It’s just as well , I remind myself. The more time I spend with Ella, the more time I want to spend with her and that has to stop. Like Jax and Carson said, it’s not healthy to spend this much time thinking about a woman I can never have. At best, it’s a distraction. At worst, it will derail me from doing my job. I can’t afford either one.
The voices fade away as PJ leads the group outside, and I refocus my attention on the pile of papers on my desk. Maybe somewhere in the mess is an explanation for what my father was thinking when he decided it made sense to torch our winery.

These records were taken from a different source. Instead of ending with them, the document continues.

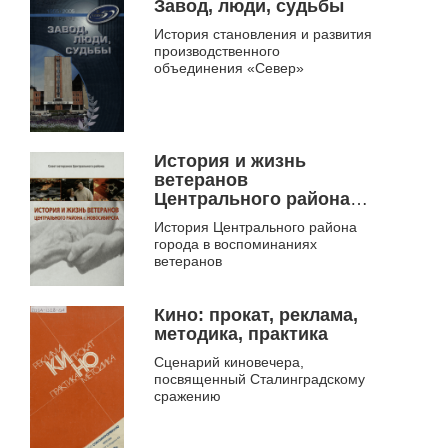
заселения территории, ранее
Завод, люди, судьбы
обозначаемой как по...
История становления и развития
производственного
объединения «Север»
История и жизнь
ветеранов
Центрального района г.
Новосибирска
История Центрального района
города в воспоминаниях
ветеранов
Кино: прокат, реклама,
методика, практика
Сценарий киновечера,
посвященный Сталинградскому
сражению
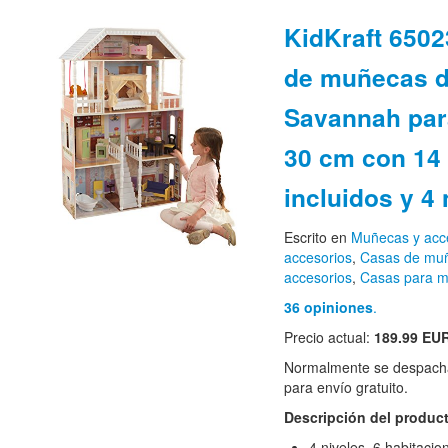
KidKraft 650
de muñecas 
Savannah par
30 cm con 14
incluidos y 4
Escrito en
Muñecas y acc
accesorios
,
Casas de mu
accesorios
,
Casas para m
36 opiniones
.
Precio actual:
189.99 EU
Normalmente se despacha
para envío gratuito.
Descripción del produc
4 niveles, 6 habitacio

An hour later, I’m nearing the bottom of the pile—mostly financial reports and contracts with vendors who will sell our wine nationwide. I need to update all of them and make sure the terms are more favorable next year or we’ll never turn a profit. Right now the margins are so small, that if even one wine distributor decides not to carry Buttercup Hill wine next year, our numbers will tank.
I pick up the phone and dial one of the reps who’s been dodging my calls. It could be that he’s just busy, but he could also be avoiding confrontation. He answers on the first ring, a good sign.
“Hey Joe, it’s Archer at Buttercup Hill.”
“I’m terrible. I owe you a call.”
He owes me six, but I won’t split hairs. “No worries. I’m working on next year’s contracts with Wine House and More Wines, and I want to make sure you get in on this year’s reserve wines before they’re all accounted for.” I sound as friendly as I can manage while holding my breath, half expecting him to level me with bad news.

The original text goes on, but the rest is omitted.